NSF has meanwhile tried to encourage more independence among software developers, where academia’s role can in theory be protected. The National Center for Supercomputing Applications at University of Illinois Champaign-Urbana recently received a $2.7 million grant from NSF to develop a deep-learning software infrastructure, though even this effort requires tight links with IBM and Nvidia. The specific instances where university centers are financed by NSF still have corporate partners that can skew the research. The strong role played by Intel, Mellanox, Dell EMC, IBM, and Nvidia in the Texas Advanced Computing Center at the University of Texas at Austin is another example.

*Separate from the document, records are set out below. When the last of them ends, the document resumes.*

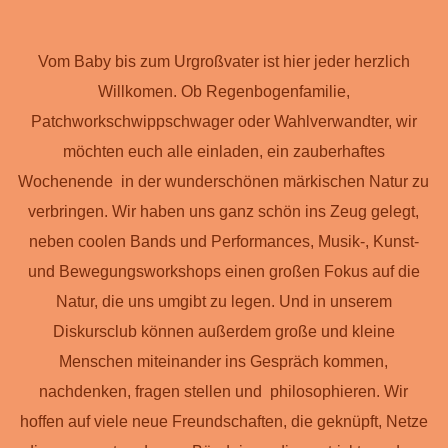
Vom Baby bis zum Urgroßvater ist hier jeder herzlich
Willkomen. Ob Regenbogenfamilie,
Patchworkschwippschwager oder Wahlverwandter, wir
möchten euch alle einladen, ein zauberhaftes
Wochenende in der wunderschönen märkischen Natur zu
verbringen. Wir haben uns ganz schön ins Zeug gelegt,
neben coolen Bands und Performances, Musik-, Kunst-
und Bewegungsworkshops einen großen Fokus auf die
Natur, die uns umgibt zu legen. Und in unserem
Diskursclub können außerdem große und kleine
Menschen miteinander ins Gespräch kommen,
nachdenken, fragen stellen und philosophieren. Wir
hoffen auf viele neue Freundschaften, die geknüpft, Netze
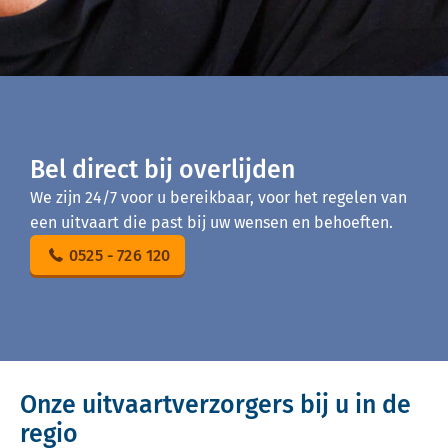
Bel direct bij overlijden
We zijn 24/7 voor u bereikbaar, voor het regelen van
een uitvaart die past bij uw wensen en behoeften.
0525 - 726 120
Onze uitvaartverzorgers bij u in de
regio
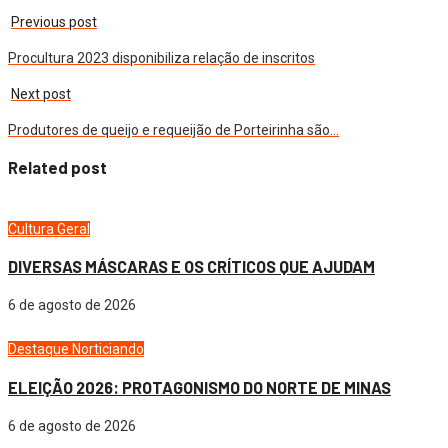
Previous post
Procultura 2023 disponibiliza relação de inscritos
Next post
Produtores de queijo e requeijão de Porteirinha são…
Related post
Cultura
Geral
DIVERSAS MÁSCARAS E OS CRÍTICOS QUE AJUDAM
6 de agosto de 2026
Destaque
Norticiando
ELEIÇÃO 2026: PROTAGONISMO DO NORTE DE MINAS
6 de agosto de 2026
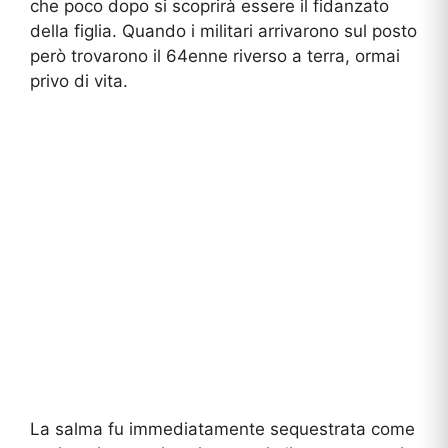
che poco dopo si scoprirà essere il fidanzato
della figlia. Quando i militari arrivarono sul posto
però trovarono il 64enne riverso a terra, ormai
privo di vita.
La salma fu immediatamente sequestrata come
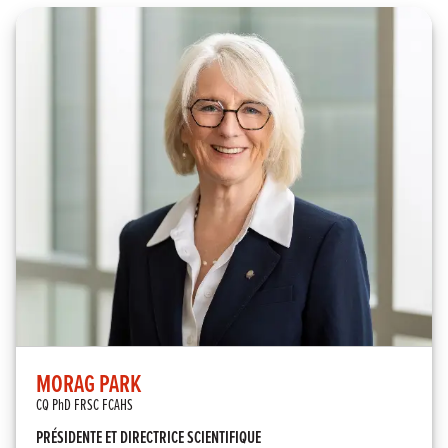
MORAG PARK
CQ PhD FRSC FCAHS
PRÉSIDENTE ET DIRECTRICE SCIENTIFIQUE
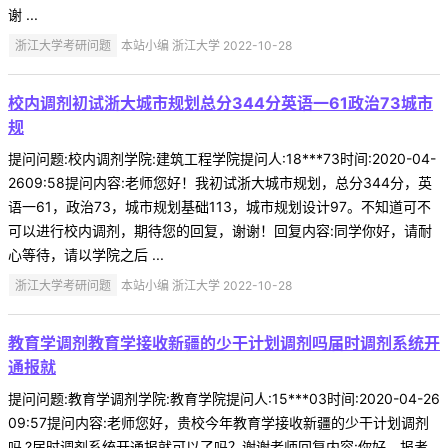
谢 ...
浙江大学考研问题
本站小编 浙江大学 2022-10-28
校内调剂初试浙大城市规划总分344分英语一61政治73城市
规
提问问题:校内调剂学院:建筑工程学院提问人:18***73时间:2020-04-
2609:58提问内容:老师您好！我初试浙大城市规划，总分344分，英
语一61，政治73，城市规划基础113，城市规划设计97。不知道可不
可以进行校内调剂，期待您的回复，谢谢！回复内容:同学你好，请耐
心等待，请以学院之后 ...
浙江大学考研问题
本站小编 浙江大学 2022-10-28
教育学调剂教育学接收新疆的少干计划调剂吗届时调剂系统开
通报就
提问问题:教育学调剂学院:教育学院提问人:15***03时间:2020-04-26
09:57提问内容:老师您好，贵校今年教育学接收新疆的少干计划调剂
吗.?届时调剂系统开通报就可以了吗？谢谢老师回复内容:你好，报考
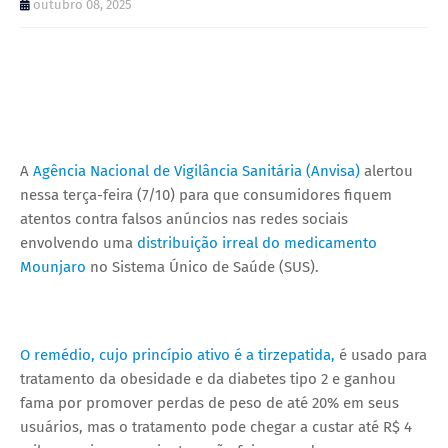
outubro 08, 2025
A
Agência Nacional de Vigilância Sanitária (Anvisa)
alertou
nessa terça-feira (7/10) para que consumidores fiquem
atentos contra falsos anúncios nas redes sociais
envolvendo uma
distribuição irreal do medicamento
Mounjaro
no Sistema Único de Saúde (SUS).
O remédio, cujo princípio ativo é a tirzepatida,
é usado para
tratamento da obesidade e da diabetes tipo 2 e ganhou
fama por promover perdas de peso de até 20% em seus
usuários, mas o tratamento pode chegar a custar até R$ 4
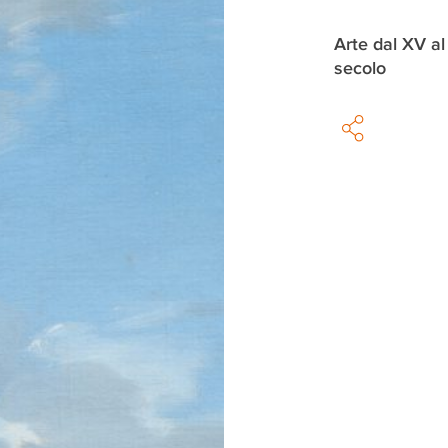
Arte dal XV al
secolo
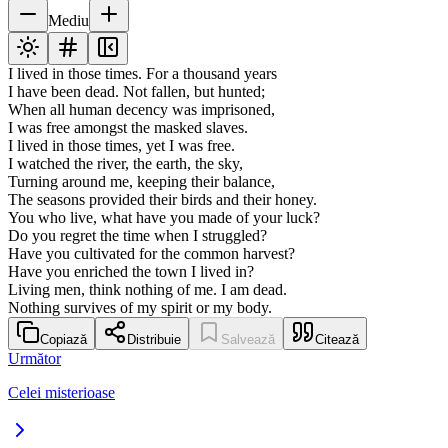
Mediu
I lived in those times. For a thousand years
I have been dead. Not fallen, but hunted;
When all human decency was imprisoned,
I was free amongst the masked slaves.
I lived in those times, yet I was free.
I watched the river, the earth, the sky,
Turning around me, keeping their balance,
The seasons provided their birds and their honey.
You who live, what have you made of your luck?
Do you regret the time when I struggled?
Have you cultivated for the common harvest?
Have you enriched the town I lived in?
Living men, think nothing of me. I am dead.
Nothing survives of my spirit or my body.
Copiază
Distribuie
Salvează
Citează
Următor
Celei misterioase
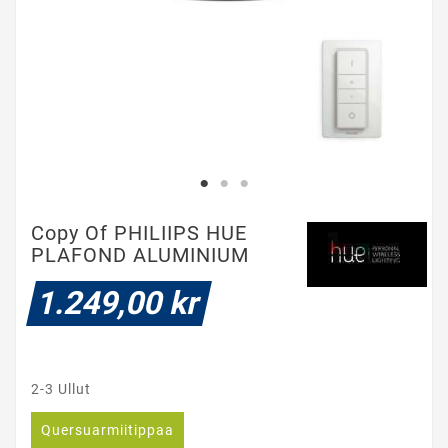
Copy Of PHILIIPS HUE
PLAFOND ALUMINIUM
1.249,00 kr
2-3 Ullut
Quersuarmiitippaa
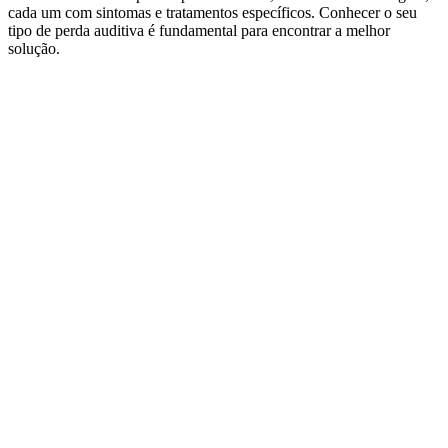
cada um com sintomas e tratamentos específicos. Conhecer o seu
tipo de perda auditiva é fundamental para encontrar a melhor
solução.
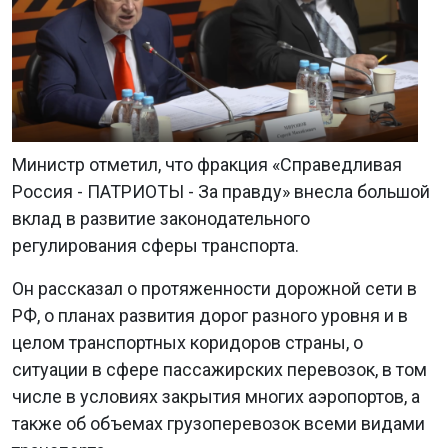
Министр отметил, что фракция «Справедливая
Россия - ПАТРИОТЫ - За правду» внесла большой
вклад в развитие законодательного
регулирования сферы транспорта.
Он рассказал о протяженности дорожной сети в
РФ, о планах развития дорог разного уровня и в
целом транспортных коридоров страны, о
ситуации в сфере пассажирских перевозок, в том
числе в условиях закрытия многих аэропортов, а
также об объемах грузоперевозок всеми видами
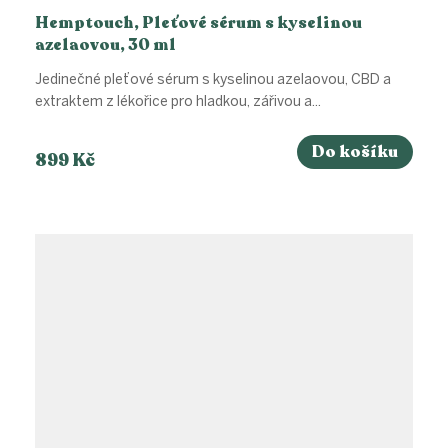
Hemptouch, Pleťové sérum s kyselinou
azelaovou, 30 ml
Jedinečné pleťové sérum s kyselinou azelaovou, CBD a
extraktem z lékořice pro hladkou, zářivou a...
Do košíku
899 Kč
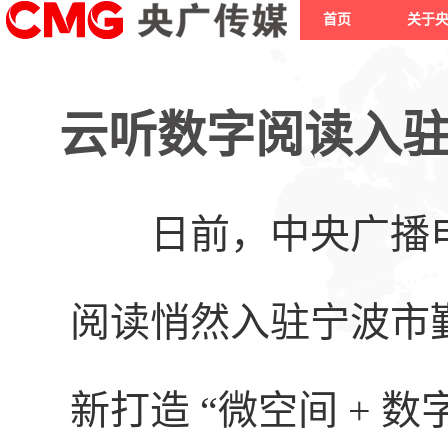
首页
关于
云听数字阅读入驻
日前，中央广播
阅读悄然入驻宁波市
新打造 “微空间 + 数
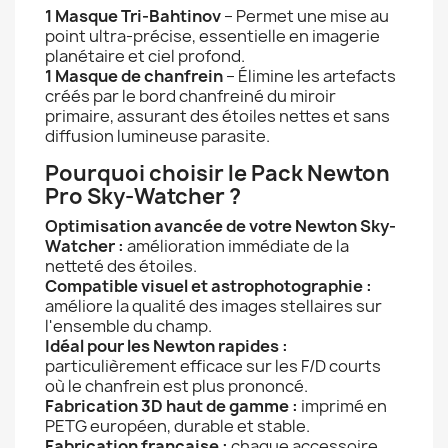
1 Masque Tri-Bahtinov
– Permet une mise au
point ultra-précise, essentielle en imagerie
planétaire et ciel profond.
1 Masque de chanfrein
– Élimine les artefacts
créés par le bord chanfreiné du miroir
primaire, assurant des étoiles nettes et sans
diffusion lumineuse parasite.
Pourquoi choisir le Pack Newton
Pro Sky-Watcher ?
Optimisation avancée de votre Newton Sky-
Watcher :
amélioration immédiate de la
netteté des étoiles.
Compatible visuel et astrophotographie :
améliore la qualité des images stellaires sur
l'ensemble du champ.
Idéal pour les Newton rapides :
particulièrement efficace sur les F/D courts
où le chanfrein est plus prononcé.
Fabrication 3D haut de gamme :
imprimé en
PETG européen, durable et stable.
Fabrication française :
chaque accessoire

Waiting for clarity – and explanations
The incremental steps made by startups such as DarwinAI may be harbingers of a new era where deep learning is understood on a finer-grained level, and can be exploited more easily by academic researchers. Unease over the direction and control of AI research may eventually turned out to be as overblown as Defense Department dominance of tube-based computing 70 years ago.
What is clear, however, is that traditional academia models for incorporating CS/EE projects into overall STEM goals are sorely in need of an update. Software education programs based on traditional high-level languages may be so outdated that they could well be scrapped — used only as a means of providing programmers with historical background.
For now, universities are unlikely to cobble together realistic deep learning research projects until better means of explaining the results of neural-network training emerge. Even after these platforms become more understandable, universities will have to examine vertical domains and specialized optimization methods where their projects will not have to compete head-to-head with corporate data centers with far larger computing resources than even the most well-endowed universities.